What music, if any, do you listen to while doing busywork, like answering emails, etc.?
This is a big listening time for me: busywork, design projects – anything that doesn’t require my studio audio path is an opportunity for me to be listening to music. It really depends… I’m in the car a lot, too, doing family stuff, so always listening to music there as well. I’ve got a USB drive with my entire music library on it, minus most of the ambient stuff, as i don’t find that ambient music and driving works… But my musical tastes and car listening habits are somewhat wide, from ‘90s hip-hop to The Beatles to new wave, more modern alternative (the National, LCD, Death Cab, etc), indie folk, etc etc. Lately a lot of Radiohead and The Smile and A Tribe Called Quest. I don’t use streaming services, so I keep my digital music library in iTunes (or whatever it’s called now) as well as in the car.
When I’m in one of the studios, and not working, it’s an opportunity to listen to more subtle and more ambient music as well as the aforementioned stuff. I go to sleep every night listening to music and that’s always ambient, always beatless. I usually rotate sleeping music every couple of weeks. This week i’ve returned to Marcus Fischer’s Dodecalogues. Last week it was Harold Budd.
Name an underrated musician from the past 50 years.

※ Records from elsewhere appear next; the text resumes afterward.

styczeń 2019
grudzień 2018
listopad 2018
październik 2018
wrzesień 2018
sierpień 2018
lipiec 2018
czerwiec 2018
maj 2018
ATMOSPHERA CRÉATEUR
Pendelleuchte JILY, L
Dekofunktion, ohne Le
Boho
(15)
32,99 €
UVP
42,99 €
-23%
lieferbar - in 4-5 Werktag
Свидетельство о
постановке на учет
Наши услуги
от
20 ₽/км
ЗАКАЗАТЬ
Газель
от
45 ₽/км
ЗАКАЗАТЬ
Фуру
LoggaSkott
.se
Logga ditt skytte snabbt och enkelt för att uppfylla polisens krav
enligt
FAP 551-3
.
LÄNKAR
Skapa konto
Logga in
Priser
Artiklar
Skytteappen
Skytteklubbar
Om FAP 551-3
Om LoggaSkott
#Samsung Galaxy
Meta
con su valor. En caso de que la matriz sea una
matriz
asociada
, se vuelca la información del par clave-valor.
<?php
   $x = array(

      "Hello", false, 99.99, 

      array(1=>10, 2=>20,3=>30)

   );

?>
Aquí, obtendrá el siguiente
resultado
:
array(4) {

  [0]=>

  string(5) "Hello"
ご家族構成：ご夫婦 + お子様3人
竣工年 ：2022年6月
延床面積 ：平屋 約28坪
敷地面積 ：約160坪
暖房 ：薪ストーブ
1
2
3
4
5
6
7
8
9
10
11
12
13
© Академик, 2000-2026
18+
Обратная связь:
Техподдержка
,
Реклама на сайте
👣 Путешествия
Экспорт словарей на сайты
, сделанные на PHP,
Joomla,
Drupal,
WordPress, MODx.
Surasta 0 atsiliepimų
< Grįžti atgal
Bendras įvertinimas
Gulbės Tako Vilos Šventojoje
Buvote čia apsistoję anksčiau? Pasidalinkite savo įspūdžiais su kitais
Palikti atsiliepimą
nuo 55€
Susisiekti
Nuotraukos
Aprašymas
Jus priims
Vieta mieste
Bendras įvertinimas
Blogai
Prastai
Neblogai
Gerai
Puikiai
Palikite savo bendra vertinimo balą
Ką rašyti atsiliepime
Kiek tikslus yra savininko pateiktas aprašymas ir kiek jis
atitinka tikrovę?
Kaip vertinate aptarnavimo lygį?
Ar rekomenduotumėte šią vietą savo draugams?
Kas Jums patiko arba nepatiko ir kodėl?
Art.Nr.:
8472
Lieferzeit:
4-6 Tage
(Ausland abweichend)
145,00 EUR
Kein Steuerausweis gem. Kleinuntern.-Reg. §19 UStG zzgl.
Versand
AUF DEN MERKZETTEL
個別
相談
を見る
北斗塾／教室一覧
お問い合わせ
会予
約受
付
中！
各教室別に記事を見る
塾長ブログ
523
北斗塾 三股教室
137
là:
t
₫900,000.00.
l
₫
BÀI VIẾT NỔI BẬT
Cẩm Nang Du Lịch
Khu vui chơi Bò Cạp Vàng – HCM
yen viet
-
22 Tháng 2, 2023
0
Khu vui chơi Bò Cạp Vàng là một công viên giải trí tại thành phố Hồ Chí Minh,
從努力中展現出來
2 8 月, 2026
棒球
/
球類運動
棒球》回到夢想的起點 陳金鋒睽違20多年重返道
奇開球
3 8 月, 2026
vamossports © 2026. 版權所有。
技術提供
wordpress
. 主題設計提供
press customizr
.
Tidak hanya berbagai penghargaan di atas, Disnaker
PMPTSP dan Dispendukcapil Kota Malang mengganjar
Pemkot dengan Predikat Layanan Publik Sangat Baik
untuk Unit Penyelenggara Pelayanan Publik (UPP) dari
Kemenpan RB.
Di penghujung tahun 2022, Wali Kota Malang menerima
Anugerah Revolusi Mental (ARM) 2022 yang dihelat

That’s a tough one, because I think that most of my peers are underrated in the grand scheme of music. Underrated to who, I guess is the question. To the general public? To the ambient community? But going back 50 years takes us way out of the ambient music territory. I’m going to keep it closer to heart here and give a shout out to the UK ambient artist Andrew Chalk. I absolutely adore his releases and for a long time they were only available from him on CD and not terribly easy to come by. A couple years back he finally put his entire catalog – and it’s a big one – on Bandcamp and I was able to really dig into so much I hadn’t heard. I think more people need to hear Andrew’s music.
What are you working on next?
Now that Sti.ll is finished and a flurry of press that Joe and I did is over, I can start thinking about my next serious full-length album. I’ll be looking to release that in the first half of 2025 and want to explore some different directions. In the meantime, the third of my three EPs, following Eev and Aer, called Ash, is scheduled to come out around October. This one is probably my favorite of the three as I’ve leaned into noise sources (my sonic representation of “ash”) so it’s slightly grittier at times. While I’m known for using noise in a lo-fi, tape sort of way, Ash actually brings that noise forward and uses it more like an instrument, to a degree. It was a little path I went down while writing the music and not something I had explored too much before.
I’m also midway through a handful of collaborative projects that are sounding great. It’s just tough to balance the workload and find time to create music outside of the very busy mastering schedule. But I manage! Staying endlessly curious helps.